- Born: Miami, Florida
- Education: Harvard University; Harvard Medical School;
- Known for: Human virome; Viral pathogenesis; Autophagy; Immunology;
- Scientific career
- Fields: Virology; Immunology; Genetics; Drug discovery and development;
- Workplaces: Washington University School of Medicine; Vir Biotechnology; Altos labs; The Gates Foundation;
- Doctoral advisor: Emil Unanue;

= Herbert W. Virgin =

American pathologist and academic

Herbert Whiting "Skip" Virgin IV has served in academic, industry, and foundation roles related to infectious diseases, virology, immunology and genetics. He served as the Edward Mallinckrodt Professor and Chair of the Department of Pathology & Immunology at the Washington University School of Medicine and is a member of the National Academy of Sciences. He is best known for establishing murine norovirus as a model system for studying norovirus biology, for identifying host phenotypes associated with persistent viral infections, and for defining alterations to the human virome in the context of different diseases, for elucidating the roles of autophagy and interferon-stimulated genes during viral infection. He supervised the discovery of, and assisted with the development of, multiple therapeutics for infections while at Vir Biotechnology, including the monoclonal antibody sotrovimab which received emergency use authorization during the SARS-CoV-2 pandemic. He is currently leading the AI Enabled Cures Frontier program at the Gates Foundation.

==Life==
Herbert Virgin was born in Miami, Florida and studied biology at Harvard University as an undergraduate, graduating magna cum laude. He obtained his M.D. and Ph.D. from Harvard Medical School, with his thesis work focusing on host immune responses to Listeria monocytogenes in the laboratory of Dr. Emil Unanue. He completed his residency in internal medicine at Brigham and Women's Hospital. Following post-doctoral training in the laboratory of Bernard Fields in viral genetics, he completed training in infectiouse diseases and joined the faculty of the Washington University School of Medicine. He remained at Washington University until 2018, ending his time there as Chair of the Department of Pathology & Immunology.

He is a member of the United States National Academy of Sciences, the American Society for Clinical Investigation, the Association of American Physicians and the American Academy of Microbiology. He is a past member of the board of reviewing editors at Science and Cell.

Dr. Virgin focused his research at the interface between infection, pathogen genetics, the host and host genetics. He is an author of 260 peer-reviewed articles and multiple reviews. His team's work on Crohn's disease led to increased interest in linking emerging human genetics data to drug discovery and clinical trials. Pathogen discovery efforts included the discovery of murine norovirus, the first structure and culture of a norovirus, the first protein receptor for a norovirus, and the development of norovirus genetics. They developed the concept of the mammalian virome and linked human diseases including inflammatory bowel disease, AIDS and Type 1 Diabetes to the alterations in the virome. They also showed symbiotic advantages for certain chronic infections, control of herpesvirus latency by helminthic worm infection (via regulation of key viral promoters) and the imprinting of immunity by early-life infections.

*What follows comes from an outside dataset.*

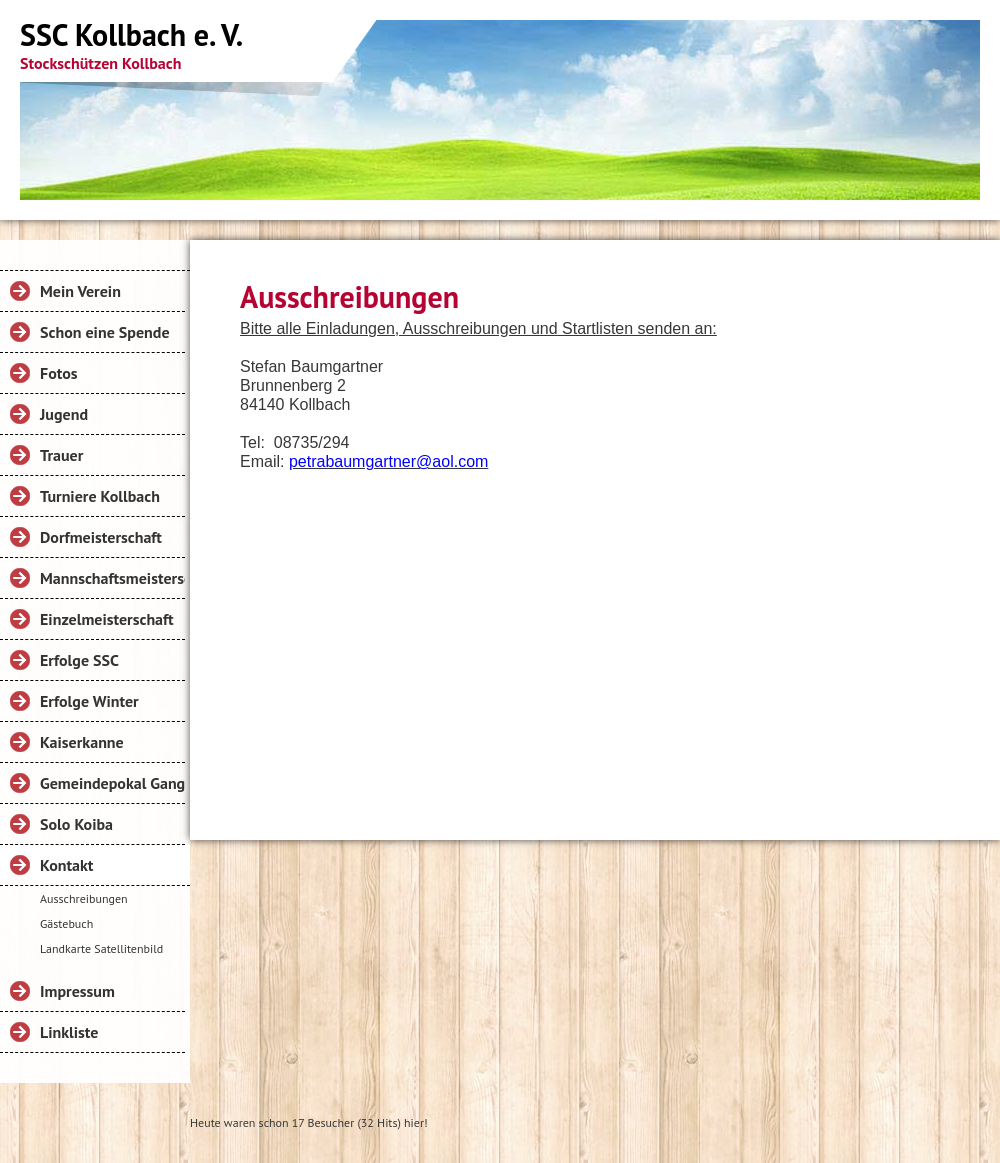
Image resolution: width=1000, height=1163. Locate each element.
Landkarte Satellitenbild (101, 948)
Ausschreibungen (84, 898)
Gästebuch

From 2009 to 2014 he served as the Director and Principal Investigator of the Midwest Regional Center of Excellence for Biodefense and Emerging Infectious Disease Research.

From 2018 to 2022 he served as Executive Vice President and Chief Scientific Officer at Vir Biotechnology and served as the Head of the Institute of Medicine (IOM) and the Chief Medical Officer at Altos Labs from 2022 to 2023, recruiting the IOM leadership team.

While at Vir, he directed drug discovery and early development programs leading to 6 new molecular entities entering the clinic in ~5 years. Sotrovimab was approved for emergency use to treat COVID-19. Two others drugs have received FDA Fast Track Status for treatment of hepatitis delta virus.

Virgin joined the Gates Foundation in 2024 as Distinguished Fellow in AI Drug Discovery and Development and Head of the AI Enabled Cures Frontier Program in the Gates Foundation Accelerator. This project is to improve drug discovery via creation of AI tools while using those tools to discover and develop drugs to cure diseases such as cervical cancer and pre-eclampsia/eclampsia.